Quantification of tissue compaction around cells

Python package to quantify the tissue compaction (as a measure of the contractile strength) generated by cells or multicellular spheroids that are embedded in fiber materials. For this we provide the two following approaches:

Evaluating the directionality of fibers towards the cell center.
Evaluating the increased fiber intensity around the cell.

Further, the package can be used to evaluate the strength of allignment (coherency) regardless of the allignment direction, or the allignment orientation towards the x-axis (instead of the cell center). For this, see the point "Save Numpy Files" below.

Installation & Graphical User Intercae

Option A (for python users):

Simply install the CompactionAnalyzer via Pip by running following command in the console:

pip install CompactionAnalyzer

Option B (without python installation):

Alternativley, you can download a standalone ".exe" executable of the 3D TFM software saenopy here.

Graphical User Interface: CompactionAnalyzer is included within the saenopy package. For the Graphical User Interace simply select the "Orientation" tab.

If you'd like to learn more about the mehtod, have a look at our paper:

Böhringer D, Bauer A, Moravec I, Bischof L, Kah D, Mark C, Grundy TJ, Görlach E, O'Neill GM, Budday S, Strissel PL, Strick R, Malandrino A, Gerum R, Mak M, Rausch M, Fabry B. Fiber alignment in 3D collagen networks as a biophysical marker for cell contractility. Matrix Biology (2023). doi: 10.1016/j.matbio.2023.11.004

Tutorial (saenopy)

If you are using Saenopy with its graphical user interface, simply click and load a example data set.

Tutorial (python API)

To use the python API, the scripts within the tutorial folder might be a good start to get familiar with the analyis: The script Example_CellCollagen.py evaluates 4 example cells that are embedded in collagen and compacted the surrounding collagen. Fiber stucture was recorded using 2nd harmonic imaging and cell outline using calcein staining.

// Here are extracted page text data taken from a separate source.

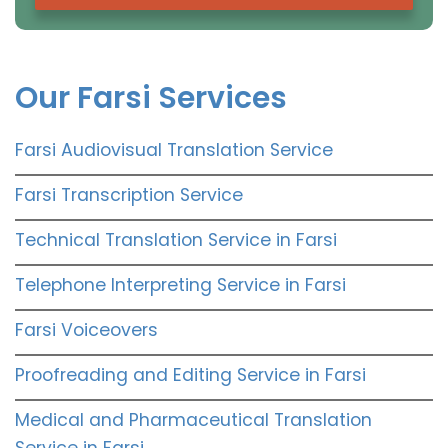
Our Farsi Services
Farsi Audiovisual Translation Service
Farsi Transcription Service
Technical Translation Service in Farsi
Telephone Interpreting Service in Farsi
Farsi Voiceovers
Proofreading and Editing Service in Farsi
Medical and Pharmaceutical Translation
Service in Farsi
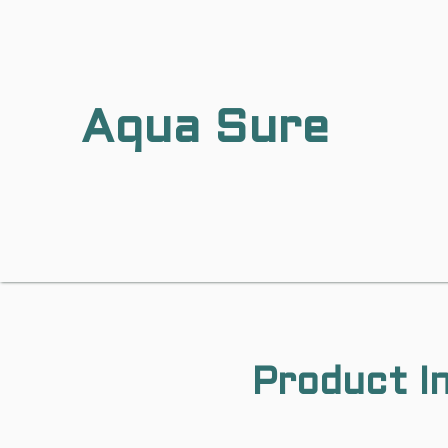
Aqua Sure
Product I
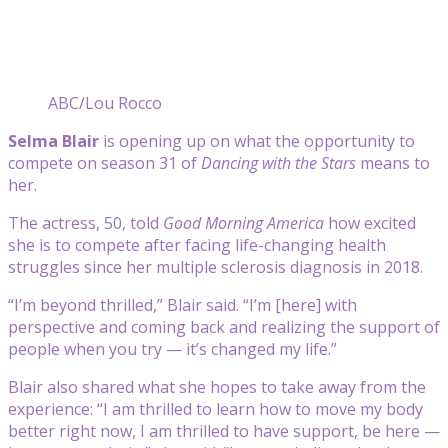
ABC/Lou Rocco
Selma Blair
is opening up on what the opportunity to
compete on season 31 of
Dancing with the Stars
means to
her.
The actress, 50, told
Good Morning America
how excited
she is to compete after facing life-changing health
struggles since her multiple sclerosis diagnosis in 2018.
“I’m beyond thrilled,” Blair said. “I’m [here] with
perspective and coming back and realizing the support of
people when you try — it’s changed my life.”
Blair also shared what she hopes to take away from the
experience: “I am thrilled to learn how to move my body
better right now, I am thrilled to have support, be here —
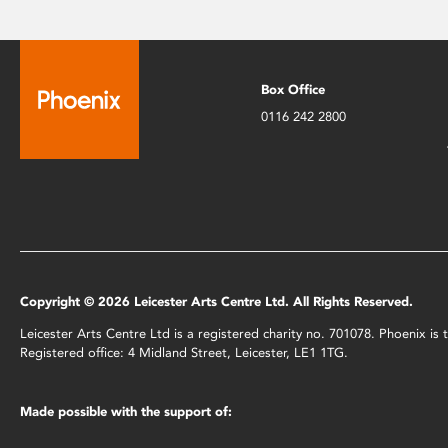
Box Office
0116 242 2800
Copyright © 2026 Leicester Arts Centre Ltd. All Rights Reserved.
Leicester Arts Centre Ltd is a registered charity no. 701078. Phoenix i
Registered office: 4 Midland Street, Leicester, LE1 1TG.
Made possible with the support of:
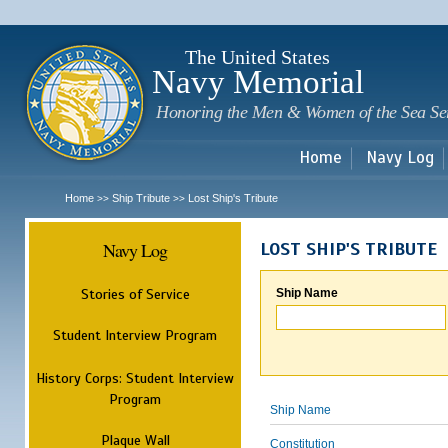
Sk
m
c
The United States
Navy Memorial
Honoring the Men & Women of the Sea Se
Home
Navy Log
Home
Ship Tribute
Lost Ship's Tribute
>>
>>
Navy Log
LOST SHIP'S TRIBUTE
Stories of Service
Ship Name
Student Interview Program
History Corps: Student Interview
Program
Ship Name
Plaque Wall
Constitution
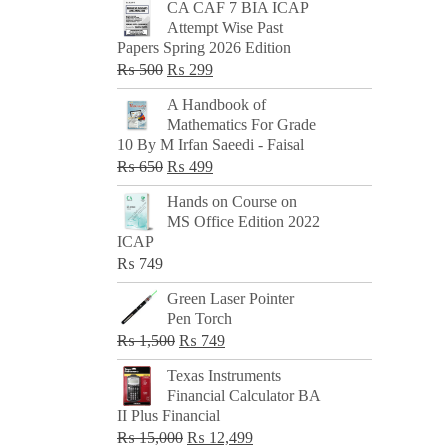
CA CAF 7 BIA ICAP
Attempt Wise Past
Papers Spring 2026 Edition
Original
Current
₨
500
₨
299
price
price
A Handbook of
was:
is:
Mathematics For Grade
₨ 500.
₨ 299.
10 By M Irfan Saeedi - Faisal
Original
Current
₨
650
₨
499
price
price
Hands on Course on
was:
is:
MS Office Edition 2022
₨ 650.
₨ 499.
ICAP
₨
749
Green Laser Pointer
Pen Torch
Original
Current
₨
1,500
₨
749
price
price
Texas Instruments
was:
is:
Financial Calculator BA
₨ 1,500.
₨ 749.
II Plus Financial
Original
Current
₨
15,000
₨
12,499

Further scripts CompactionAnalysis_empty_collagen.py & CompactionAnalysis_artificial_data.py evaluate empty collagen gels that show random fiber allignement and artifiacl data with random allignement.

In these script we start to import all necessary functions using

from CompactionAnalyzer.CompactionFunctions import *

For the analysis, we need per cell an image of the fiber structure (e.g. 2nd harmonic, confocal reflection or stained fluorescence images; maximum intensity projection around the cells might be useful) and an image of the cell for segmentation (staining or brightfield).

We define the input data for the fibers using fiber_list_string ant the cells using cell_list_string (here we can utilize the * place holder to selecet multiple images). generate_lists() then searches all specified fiber and cell paths and creates the output subfolder in the specified output_folder directory completley automatically.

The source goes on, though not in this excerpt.